Member Reviews

While the publisher lists this book in the Adult General Fiction/Literary categories, I found this debut novel to have a profoundly spiritual foundation. Not an in-your-face religious tone, but one that explores what happens when an individual loses their connection to their soul through life choices that lead to the rejection or loss of one’s roots.

Abe Jacobs, the protagonist, is one such individual. He is Kanien’keha:ka from Ahkwesahsne…. or in the colonized version, a Mohawk Indian from the St Regis tribe on the New York State/Canadian border. Having left home at age 18 for college, Abe never looked back and eventually found himself at age 43 in Miami passing for white, failing as a poet, and in a troubled marriage. It takes a mysterious and presumably fatal medical diagnosis to prompt him to return to the Rez. Guided by his Great Uncle Budge, an irreverent healer, Abe begins a personal and collective healing journey that reveals the intergenerational trauma all Indigenous people have suffered in the name of “civilization.”
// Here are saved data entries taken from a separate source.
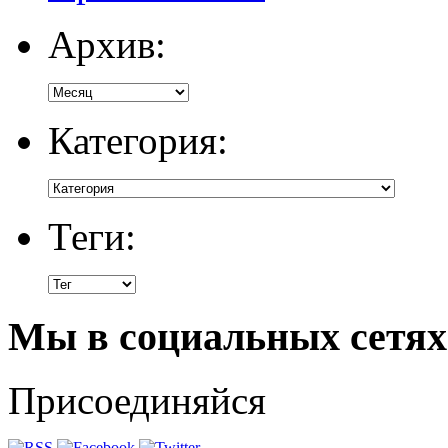
Архив:
Категория:
Теги:
Мы в социальных сетях
Присоединяйся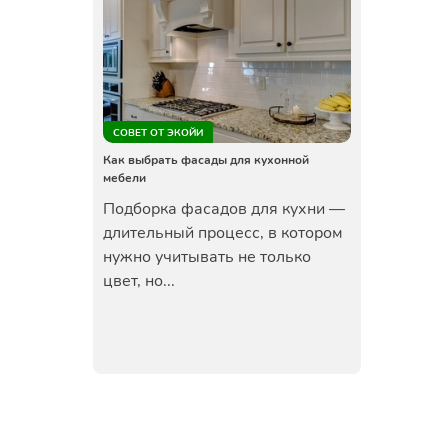
СОВЕТ ОТ ЭКОЙИ
Как выбрать фасады для кухонной
мебели
Подборка фасадов для кухни —
длительный процесс, в котором
нужно учитывать не только
цвет, но...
This book is simultaneously full of wit and heartbreak. Narrated by Dominick Deer Woods, Abe’s internal muse, the author weaves a story that is highly evocative emotionally as it moves through different periods and reveals the horrific treatment perpetrated by white people – past and present. I was deeply touched by Abe’s story and his redemption as he reclaims his authentic voice and his place in the world. I highly recommend this book.

My thanks to the author, the publisher, and NetGalley for the privilege of reviewing this book. The opinions expressed in this review are completely my own.

This review is being posted immediately to my GoodReads account and will be posted on Amazon upon publication.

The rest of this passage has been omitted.